Les signes précurseurs d’un DID sont typiquement :
- une soif intense et un volume urinaire très augmenté (de l’ordre de 3 à 4 l/j),
- un amaigrissement (avec asthénie, c’est à dire une impression de grande fatigue) parfois accompagné d’une consommation alimentaire paradoxalement augmentée.

Important : la glycémie est toujours au-dessus de la normale, souvent supérieure à 2 g/l.

* Les complications imposent une vigilance constante.

Il faut bien faire la différence entre les complications aiguës, évidentes et volontiers impressionnantes, mais relativement faciles à maîtriser et les complications à long terme qui se développent sournoisement et qui, une fois apparues, sont souvent difficiles à traiter.

Les complications aiguës sont représentées par l’acidocétose et l’hypoglycémie :
- l’acidocétose (odeur d’acétone de l’haleine, soif, asthénie, volume urinaire augmenté, douleurs abdominales parfois intenses, nausées, vomissements) peut d’ailleurs révéler un DID méconnu ou survenir chez un diabétique traité en cas d’interruption brutale de l’insulinothérapie,
- l’hypoglycémie (confusion, convulsions, tremblements, palpitations, tachycardie c’est à dire accélération des battements du cœur-, sensation impérieuse de faim) résulte d’un excès d’insuline par rapport à l’alimentation et ou à l’activité physique.

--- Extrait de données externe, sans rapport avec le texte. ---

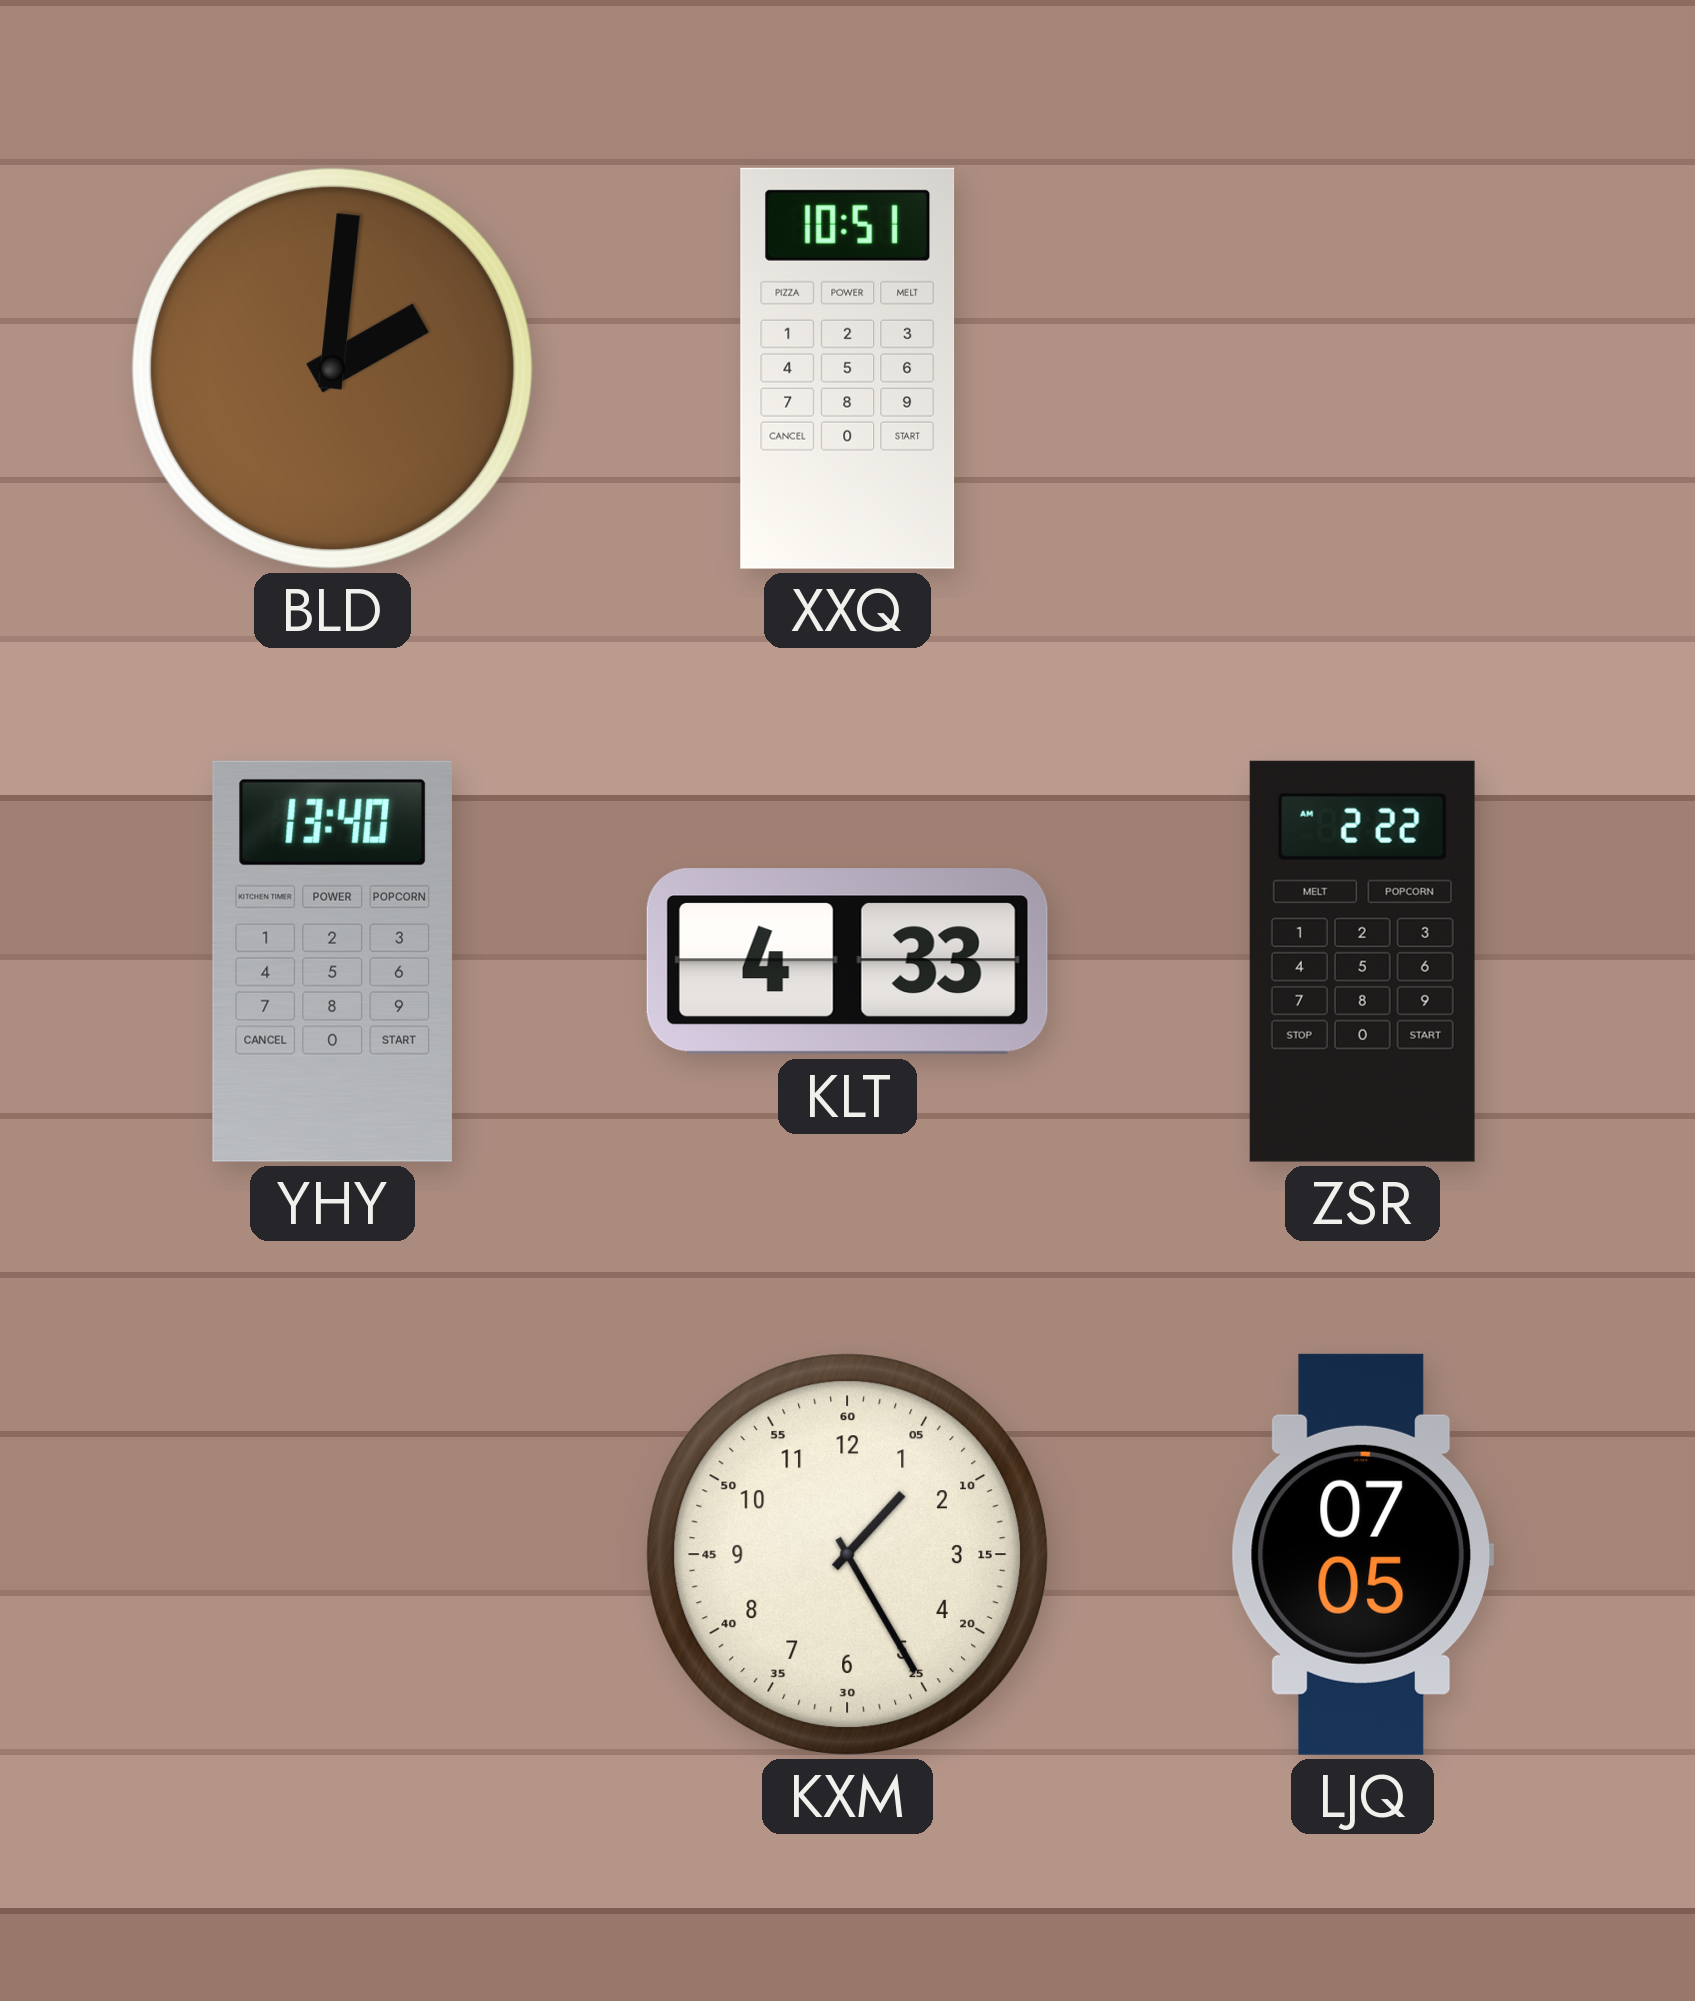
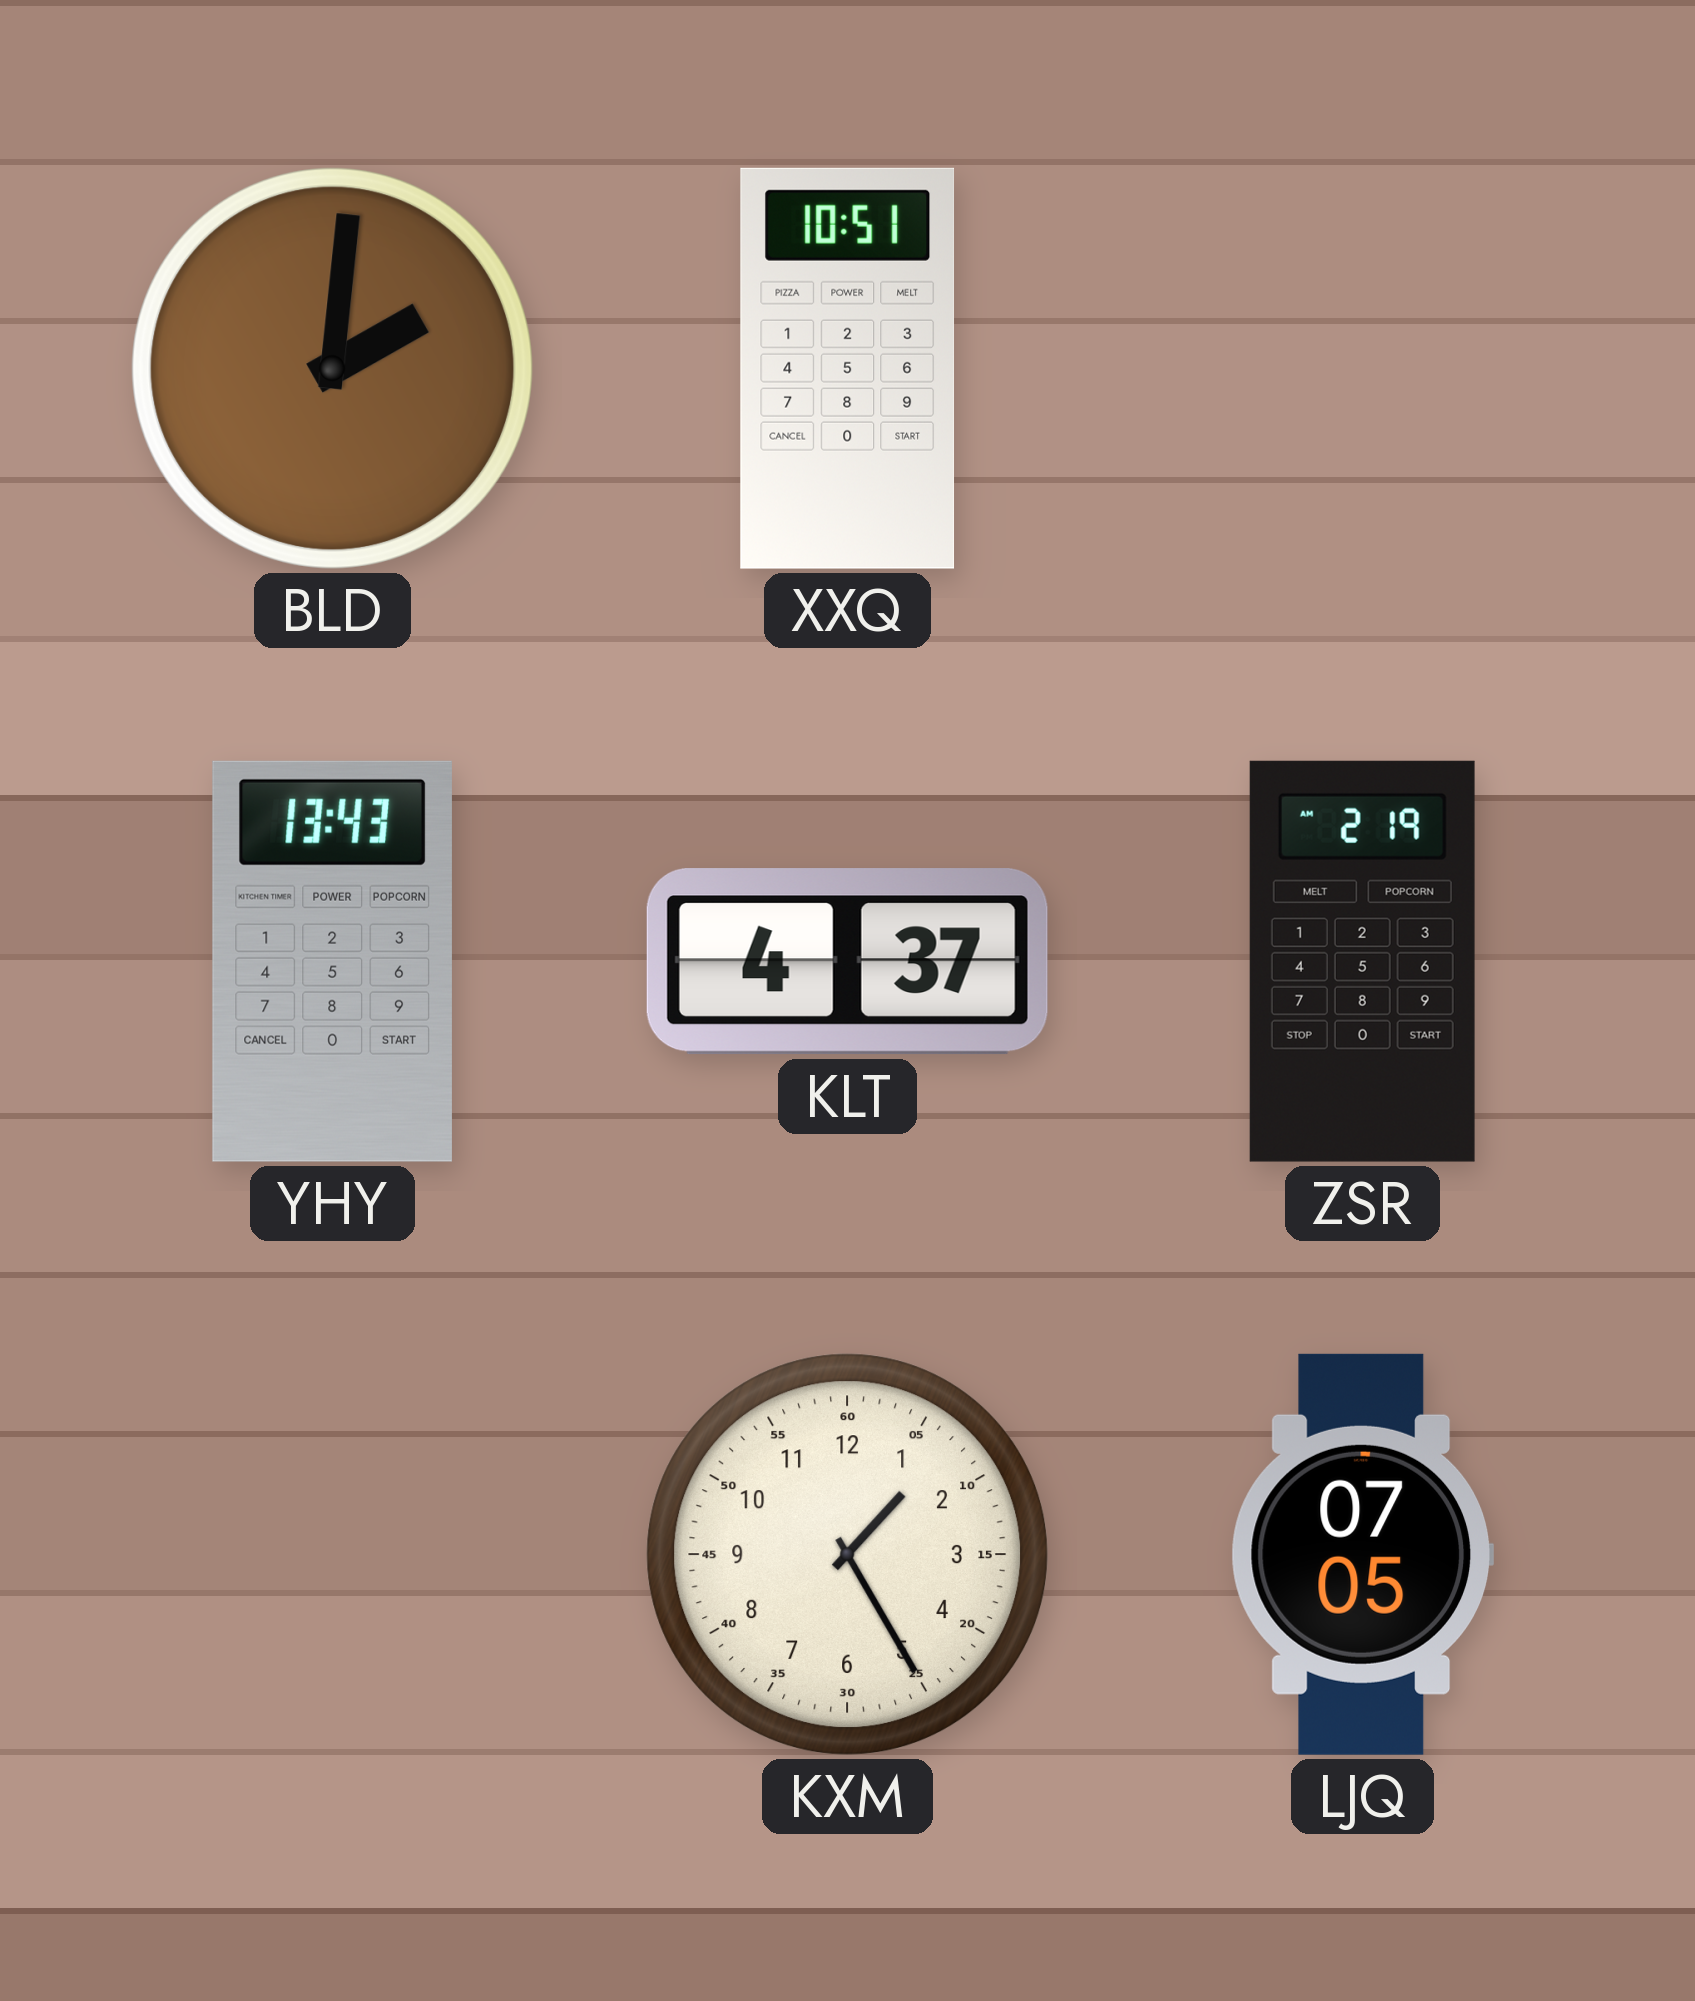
YHY: 13:40 -> 13:43
KLT: 4:33 -> 4:37
ZSR: 2:22 -> 2:19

Les complications à long terme résultent essentiellement d’une hyperglycémie mal maîtrisée dans le temps. Elles sont surtout des conséquences d’altérations de vaisseaux sanguins (au niveau de la rétine : rétinopathie, avec risque de cécité – des artères du cœur :angine de poitrine – des artères des membres : artérite - des reins : néphropathie – des nerfs : neuropathie, comme la polynévrite).

* Les grands principes du traitement :

- Le but poursuivi est d’obtenir des glycémies aussi normales que possible, tout en conservant au diabétique un confort de vie le meilleur possible.
- Le médicament de base est représenté par l’insuline dont il existe plusieurs types classés en fonction de leur durée d’action. Une adaptation journalière des doses est nécessaire.
- Les " objectifs glycémiques " sont fonction de l’âge, du patient, de ses possibilités d’éducation et de l’existence d’éventuelles complications (et aussi de leur nature).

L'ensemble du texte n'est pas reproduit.